First, we show a more comprehensive perspective (from idle mode to eager mode) in Fig. 5. Each point represents the average workload per processor. We can see that the CPU loads trend of our proposed auto-scaling scheme is more stable and is the case of the smallest fluctuations.

Fig. 5.
figure 5

Average workloads per processor

Figure 6 shows that when bare metal resources are insufficient, requests can be delayed due to the high CPU loads. We can see that s2 and s3 show roughly the same performance. And our strategy is about 18% less than their average delay. As for the no-prediction and no transition state scheduler, our strategy is about 29% less than the average delay. The conclusion is our prediction-based auto-scaling scheme can improve the quality of service VNF under eager mode.

Fig. 6.
figure 6

Average VNF latency for eager mode (ms)

Figure 7 shows that when the bare metal resources are sufficient, power resources may be wasted, due to the adjustment is not timely.
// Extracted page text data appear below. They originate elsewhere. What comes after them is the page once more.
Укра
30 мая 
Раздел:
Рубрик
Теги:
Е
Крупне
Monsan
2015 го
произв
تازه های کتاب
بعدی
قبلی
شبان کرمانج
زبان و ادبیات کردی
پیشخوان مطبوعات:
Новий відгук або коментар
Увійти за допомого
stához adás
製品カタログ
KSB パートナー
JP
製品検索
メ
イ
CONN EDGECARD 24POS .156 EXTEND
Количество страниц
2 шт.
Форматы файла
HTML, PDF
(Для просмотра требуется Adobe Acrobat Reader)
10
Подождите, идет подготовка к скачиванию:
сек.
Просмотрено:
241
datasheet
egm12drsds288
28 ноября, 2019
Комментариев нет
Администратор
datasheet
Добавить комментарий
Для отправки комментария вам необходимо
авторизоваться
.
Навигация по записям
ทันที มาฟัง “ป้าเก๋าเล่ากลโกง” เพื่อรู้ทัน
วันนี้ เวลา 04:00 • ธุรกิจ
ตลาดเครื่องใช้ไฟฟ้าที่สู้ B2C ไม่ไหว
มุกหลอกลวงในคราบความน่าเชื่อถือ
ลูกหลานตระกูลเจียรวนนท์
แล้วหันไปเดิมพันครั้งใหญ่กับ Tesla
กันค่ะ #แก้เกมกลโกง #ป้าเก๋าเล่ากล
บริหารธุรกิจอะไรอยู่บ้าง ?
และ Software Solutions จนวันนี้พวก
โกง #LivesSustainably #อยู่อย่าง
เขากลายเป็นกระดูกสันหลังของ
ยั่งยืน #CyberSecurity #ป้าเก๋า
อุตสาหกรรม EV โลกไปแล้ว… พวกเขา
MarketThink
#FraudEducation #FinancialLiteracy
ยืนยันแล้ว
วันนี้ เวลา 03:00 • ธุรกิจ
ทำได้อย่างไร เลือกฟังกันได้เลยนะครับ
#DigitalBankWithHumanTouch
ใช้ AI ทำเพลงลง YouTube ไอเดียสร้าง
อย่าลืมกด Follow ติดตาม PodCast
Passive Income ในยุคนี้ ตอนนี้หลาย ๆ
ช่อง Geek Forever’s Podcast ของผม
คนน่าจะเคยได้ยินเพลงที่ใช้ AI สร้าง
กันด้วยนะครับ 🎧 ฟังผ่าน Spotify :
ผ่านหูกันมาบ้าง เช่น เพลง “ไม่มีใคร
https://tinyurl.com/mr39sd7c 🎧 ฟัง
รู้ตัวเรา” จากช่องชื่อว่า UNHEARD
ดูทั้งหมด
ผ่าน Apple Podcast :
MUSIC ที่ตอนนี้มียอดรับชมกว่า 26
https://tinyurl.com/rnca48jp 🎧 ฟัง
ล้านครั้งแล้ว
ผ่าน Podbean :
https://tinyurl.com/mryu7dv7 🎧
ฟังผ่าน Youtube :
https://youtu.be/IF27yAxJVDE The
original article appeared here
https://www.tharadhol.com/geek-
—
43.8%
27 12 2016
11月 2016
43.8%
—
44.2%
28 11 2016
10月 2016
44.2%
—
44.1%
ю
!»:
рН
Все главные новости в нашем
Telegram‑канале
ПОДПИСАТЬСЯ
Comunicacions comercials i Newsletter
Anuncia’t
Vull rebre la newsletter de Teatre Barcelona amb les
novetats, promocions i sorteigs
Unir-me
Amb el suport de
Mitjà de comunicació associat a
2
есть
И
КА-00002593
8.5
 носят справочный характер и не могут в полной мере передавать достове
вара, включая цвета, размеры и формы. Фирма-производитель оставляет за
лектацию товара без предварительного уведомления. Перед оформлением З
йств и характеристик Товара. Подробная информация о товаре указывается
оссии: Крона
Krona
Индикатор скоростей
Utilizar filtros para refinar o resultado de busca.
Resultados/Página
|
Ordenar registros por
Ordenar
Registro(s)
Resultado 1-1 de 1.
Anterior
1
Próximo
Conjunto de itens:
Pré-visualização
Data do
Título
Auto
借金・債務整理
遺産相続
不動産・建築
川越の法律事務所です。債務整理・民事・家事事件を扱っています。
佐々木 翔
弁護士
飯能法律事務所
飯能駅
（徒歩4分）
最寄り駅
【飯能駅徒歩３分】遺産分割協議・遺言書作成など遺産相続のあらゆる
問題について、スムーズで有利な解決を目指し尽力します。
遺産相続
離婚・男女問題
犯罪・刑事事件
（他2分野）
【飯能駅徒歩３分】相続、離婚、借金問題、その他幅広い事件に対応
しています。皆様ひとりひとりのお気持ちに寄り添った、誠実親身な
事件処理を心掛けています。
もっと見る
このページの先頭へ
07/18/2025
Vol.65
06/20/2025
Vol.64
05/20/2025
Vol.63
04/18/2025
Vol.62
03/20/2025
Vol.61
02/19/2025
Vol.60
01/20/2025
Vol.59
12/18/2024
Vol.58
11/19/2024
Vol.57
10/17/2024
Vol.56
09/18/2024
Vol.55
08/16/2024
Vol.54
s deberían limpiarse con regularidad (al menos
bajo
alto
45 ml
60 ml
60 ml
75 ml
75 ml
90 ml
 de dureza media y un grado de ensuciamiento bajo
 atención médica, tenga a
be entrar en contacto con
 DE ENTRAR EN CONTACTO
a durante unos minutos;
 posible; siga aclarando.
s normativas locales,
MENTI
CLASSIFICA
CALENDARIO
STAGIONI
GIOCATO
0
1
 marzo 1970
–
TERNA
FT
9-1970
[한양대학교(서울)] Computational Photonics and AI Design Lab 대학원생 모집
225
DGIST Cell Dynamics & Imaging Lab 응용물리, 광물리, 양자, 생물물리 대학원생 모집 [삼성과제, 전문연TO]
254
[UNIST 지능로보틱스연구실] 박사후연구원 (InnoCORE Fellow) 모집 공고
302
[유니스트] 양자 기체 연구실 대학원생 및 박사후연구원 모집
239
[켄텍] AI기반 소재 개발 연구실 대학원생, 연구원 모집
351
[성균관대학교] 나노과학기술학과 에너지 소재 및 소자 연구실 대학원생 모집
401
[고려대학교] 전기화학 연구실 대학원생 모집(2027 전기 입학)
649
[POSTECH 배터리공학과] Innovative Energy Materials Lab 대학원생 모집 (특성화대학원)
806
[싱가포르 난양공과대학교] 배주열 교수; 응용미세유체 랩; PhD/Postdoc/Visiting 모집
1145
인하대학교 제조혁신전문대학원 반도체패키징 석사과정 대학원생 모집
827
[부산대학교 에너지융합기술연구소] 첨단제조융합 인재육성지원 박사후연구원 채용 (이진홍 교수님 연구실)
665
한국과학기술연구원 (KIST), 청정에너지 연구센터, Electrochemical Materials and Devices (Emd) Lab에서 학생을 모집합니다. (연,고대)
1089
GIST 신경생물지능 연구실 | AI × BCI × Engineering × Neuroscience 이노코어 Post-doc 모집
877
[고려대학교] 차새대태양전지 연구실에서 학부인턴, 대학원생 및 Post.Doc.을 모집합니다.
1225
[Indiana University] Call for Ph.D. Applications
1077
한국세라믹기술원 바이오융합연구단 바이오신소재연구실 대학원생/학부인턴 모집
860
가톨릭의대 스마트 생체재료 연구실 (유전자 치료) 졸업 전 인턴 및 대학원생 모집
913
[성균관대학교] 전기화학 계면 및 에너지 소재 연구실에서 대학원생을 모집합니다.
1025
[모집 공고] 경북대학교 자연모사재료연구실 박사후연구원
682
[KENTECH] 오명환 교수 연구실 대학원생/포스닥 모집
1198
We can see that s2 and s3 generally use the same number of servers, about wasted 16% processor resources than our scheduler. Moreover, the no prediction and no transition state scheduler wasted about 21% of the power resources than ours. The conclusion is our prediction-based auto-scaling scheme can reduce power waste under idle mode.

Fig. 7.
figure 7

Average server counts for idle mode

5 Conclusion

In this paper, we presented a bare metal auto scaling mechanism based on NFV system. This mechanism uses a method of forecasting and pre-allocating physical resources, to make VNFs scale in and scale out more smoothly. Compared with traditional way of relying more on human operations, it provides better QoS. Our work on bare metal auto-scaling may provide an idea for the NFV platform maintenance, with more intelligent, green, tight performance. Using this method, we believe that we opened a door for bare metal auto-scaling to obtain significant improvements in both cost and execution time. As the future work we intend to extend the prediction algorithm optimization, there is still great room for improvement. And we also want to study on the auto-scaling supporting both virtual machine and physical hosts, in a hybrid mode. This may be a more normal scenario in practice. In the future, the NFV resource scaling may can be optimized by the popular machine learning mechanisms [18,19,20,21].